#### [GOAL OF THE EXERCISE]
Drop the images; return everything else in the listing below exactly.

#### [SOURCE MATERIAL]
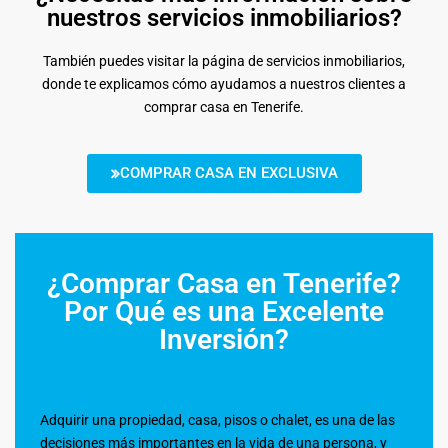
nuestros servicios inmobiliarios?
También puedes visitar la página de servicios inmobiliarios,
donde te explicamos cómo ayudamos a nuestros clientes a
comprar casa en Tenerife.
COMPRAR CASA EN EXCLUSIVA
¿Comprar Casa en Tenerife?
Por Qué es una Excelente
Inversión?
Adquirir una propiedad, casa, pisos o chalet, es una de las
decisiones más importantes en la vida de una persona, y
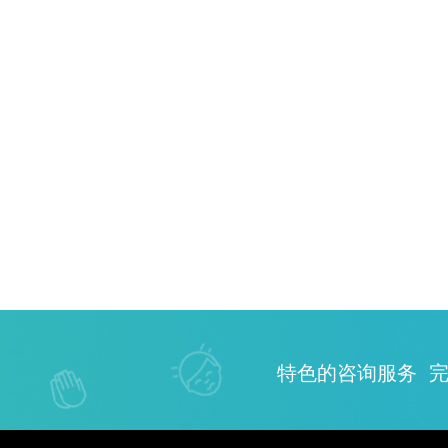
特色的咨询
服务
完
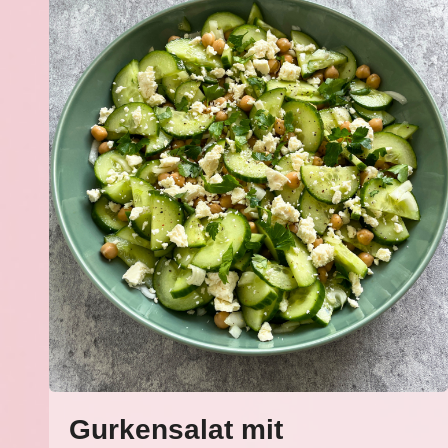
Gurkensalat mit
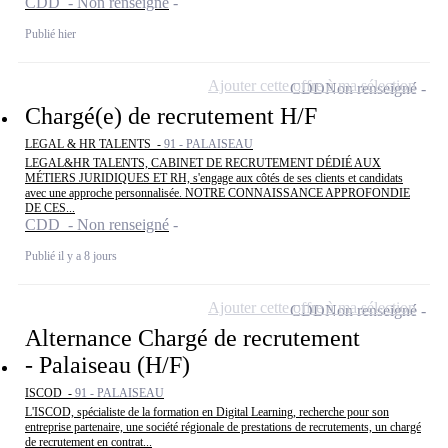
CDD - Non renseigné
Publié hier
Ajouter cette offre à ma sélection
CDD
Non renseigné
Chargé(e) de recrutement H/F
LEGAL & HR TALENTS -
91 - PALAISEAU
LEGAL&HR TALENTS, CABINET DE RECRUTEMENT DÉDIÉ AUX
MÉTIERS JURIDIQUES ET RH, s'engage aux côtés de ses clients et candidats
avec une approche personnalisée. NOTRE CONNAISSANCE APPROFONDIE
DE CES...
CDD - Non renseigné
Publié il y a 8 jours
Ajouter cette offre à ma sélection
CDD
Non renseigné
Alternance Chargé de recrutement
- Palaiseau (H/F)
ISCOD -
91 - PALAISEAU
L'ISCOD, spécialiste de la formation en Digital Learning, recherche pour son
entreprise partenaire, une société régionale de prestations de recrutements, un chargé
de recrutement en contrat...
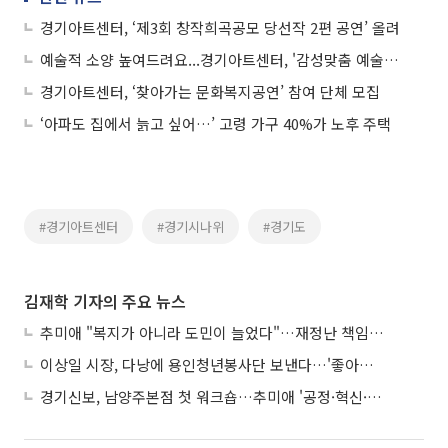
경기아트센터, ‘제3회 창작희곡공모 당선작 2편 공연’ 올려
예술적 소양 높여드려요...경기아트센터, '감성맞춤 예술아카데미' 수강생 모집
경기아트센터, ‘찾아가는 문화복지공연’ 참여 단체 모집
‘아파도 집에서 늙고 싶어…’ 고령 가구 40%가 노후 주택
#경기아트센터
#경기시나위
#경기도
김재학 기자의 주요 뉴스
추미애 "복지가 아니라 도민이 늘었다"…재정난 책임론 정면돌파
이상일 시장, 다낭에 용인청년봉사단 보낸다…'좋아용 거리' 만든다
경기신보, 남양주본점 첫 워크숍…추미애 '공정·혁신·포용' 전면 반영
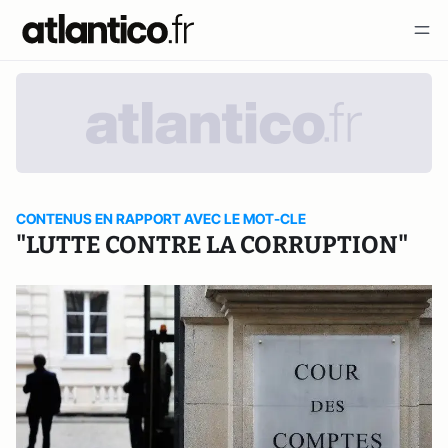
CONTENUS EN RAPPORT AVEC LE MOT-CLE
"LUTTE CONTRE LA CORRUPTION"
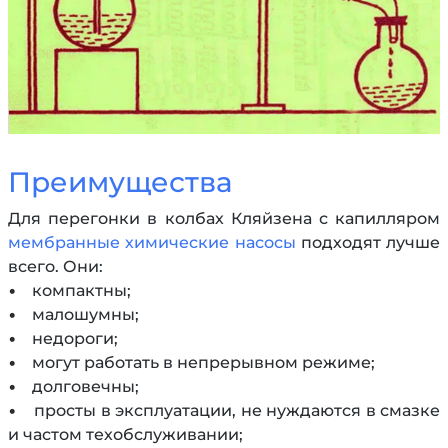
Преимущества
Для перегонки в колбах Кляйзена с капилляром
мембранные химические насосы
подходят лучше
всего. Они:
• компактны;
• малошумны;
• недороги;
• могут работать в непрерывном режиме;
• долговечны;
• просты в эксплуатации, не нуждаются в смазке
и частом техобслуживании;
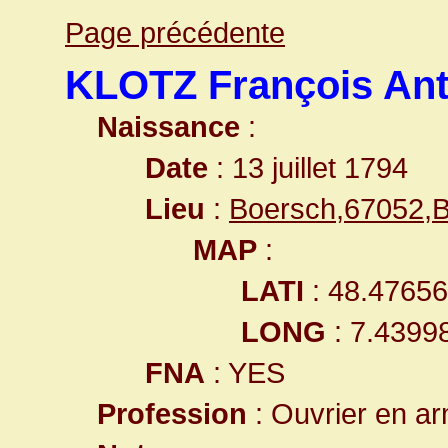
Page précédente
KLOTZ François Ant
Naissance
:
Date
: 13 juillet 1794
Lieu
:
Boersch,67052,
MAP
:
LATI
: 48.4765
LONG
: 7.4399
FNA
: YES
Profession
: Ouvrier en ar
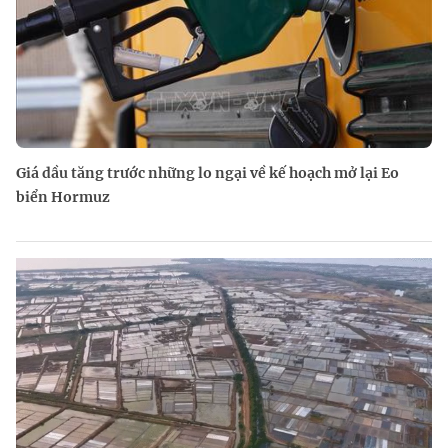
Giá dầu tăng trước những lo ngại về kế hoạch mở lại Eo
biển Hormuz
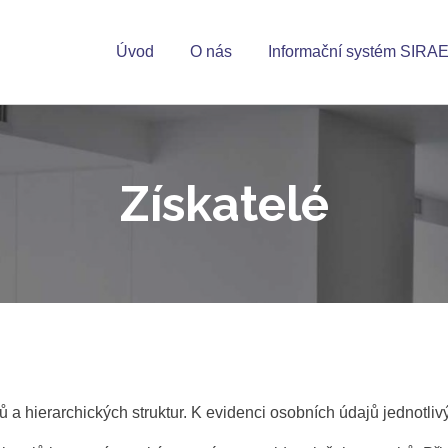
Úvod
O nás
Informační systém SIRA
Získatelé
ypů a hierarchických struktur. K evidenci osobních údajů jednotli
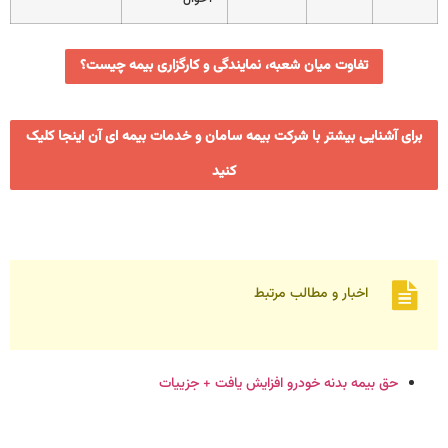
تفاوت میان شعبه، نمایندگی و کارگزاری بیمه چیست؟
برای آشنایی بیشتر با شرکت بیمه سامان و خدمات بیمه ای آن اینجا کلیک
کنید
اخبار و مطالب مرتبط
حق بیمه بدنه خودرو افزایش یافت + جزییات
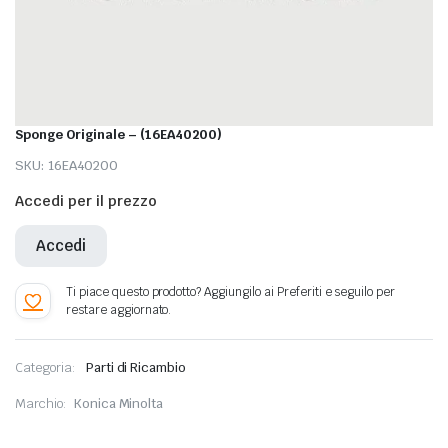
Sponge Originale – (16EA40200)
SKU:
16EA40200
Accedi per il prezzo
Accedi
Categoria:
Parti di Ricambio
Marchio:
Konica Minolta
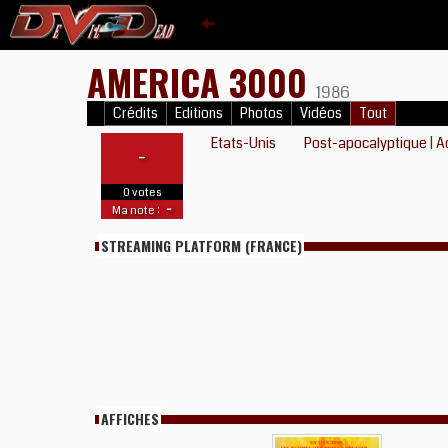
AMERICA 3000
1986
Crédits
Editions
Photos
Vidéos
Tout
Etats-Unis
Post-apocalyptique
|
A
-
0 votes
-
Ma note :
STREAMING PLATFORM (FRANCE)
AFFICHES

#### [REPLY TO THE TASK]
nuestros servicios inmobiliarios?
También puedes visitar la página de servicios inmobiliarios,
donde te explicamos cómo ayudamos a nuestros clientes a
comprar casa en Tenerife.
COMPRAR CASA EN EXCLUSIVA
¿Comprar Casa en Tenerife?
Por Qué es una Excelente
Inversión?
Adquirir una propiedad, casa, pisos o chalet, es una de las
decisiones más importantes en la vida de una persona, y
特色的咨询
服务
完
Gurkensalat mit
CDD - Non renseigné
Publié hier
Ajouter cette offre à ma sélection
CDD
Non renseigné
Chargé(e) de recrutement H/F
LEGAL & HR TALENTS -
91 - PALAISEAU
LEGAL&HR TALENTS, CABINET DE RECRUTEMENT DÉDIÉ AUX
MÉTIERS JURIDIQUES ET RH, s'engage aux côtés de ses clients et candidats
avec une approche personnalisée. NOTRE CONNAISSANCE APPROFONDIE
DE CES...
CDD - Non renseigné
Publié il y a 8 jours
Ajouter cette offre à ma sélection
CDD
Non renseigné
Alternance Chargé de recrutement
- Palaiseau (H/F)
ISCOD -
91 - PALAISEAU
L'ISCOD, spécialiste de la formation en Digital Learning, recherche pour son
entreprise partenaire, une société régionale de prestations de recrutements, un chargé
de recrutement en contrat...
경기아트센터, ‘제3회 창작희곡공모 당선작 2편 공연’ 올려
예술적 소양 높여드려요...경기아트센터, '감성맞춤 예술아카데미' 수강생 모집
경기아트센터, ‘찾아가는 문화복지공연’ 참여 단체 모집
‘아파도 집에서 늙고 싶어…’ 고령 가구 40%가 노후 주택
#경기아트센터
#경기시나위
#경기도
김재학 기자의 주요 뉴스
추미애 "복지가 아니라 도민이 늘었다"…재정난 책임론 정면돌파
이상일 시장, 다낭에 용인청년봉사단 보낸다…'좋아용 거리' 만든다
경기신보, 남양주본점 첫 워크숍…추미애 '공정·혁신·포용' 전면 반영
CONTENUS EN RAPPORT AVEC LE MOT-CLE
"LUTTE CONTRE LA CORRUPTION"
Преимущества
Для перегонки в колбах Кляйзена с капилляром
мембранные химические насосы
подходят лучше
всего. Они:
• компактны;
• малошумны;
• недороги;
• могут работать в непрерывном режиме;
• долговечны;
• просты в эксплуатации, не нуждаются в смазке
и частом техобслуживании;
Page précédente
KLOTZ François Ant
Naissance
:
Date
: 13 juillet 1794
Lieu
:
Boersch,67052,
MAP
:
LATI
: 48.4765
LONG
: 7.4399
FNA
: YES
Profession
: Ouvrier en ar
Giá dầu tăng trước những lo ngại về kế hoạch mở lại Eo
biển Hormuz
Úvod
O nás
Informační systém SIRA
Získatelé
ypů a hierarchických struktur. K evidenci osobních údajů jednotli
تفاوت میان شعبه، نمایندگی و کارگزاری بیمه چیست؟
برای آشنایی بیشتر با شرکت بیمه سامان و خدمات بیمه ای آن اینجا کلیک
کنید
اخبار و مطالب مرتبط
حق بیمه بدنه خودرو افزایش یافت + جزییات
Sponge Originale – (16EA40200)
SKU:
16EA40200
Accedi per il prezzo
Accedi
Categoria:
Parti di Ricambio
Marchio:
Konica Minolta
AMERICA 3000
1986
Crédits
Editions
Photos
Vidéos
Tout
Etats-Unis
Post-apocalyptique
|
A
-
0 votes
-
Ma note :
STREAMING PLATFORM (FRANCE)
AFFICHES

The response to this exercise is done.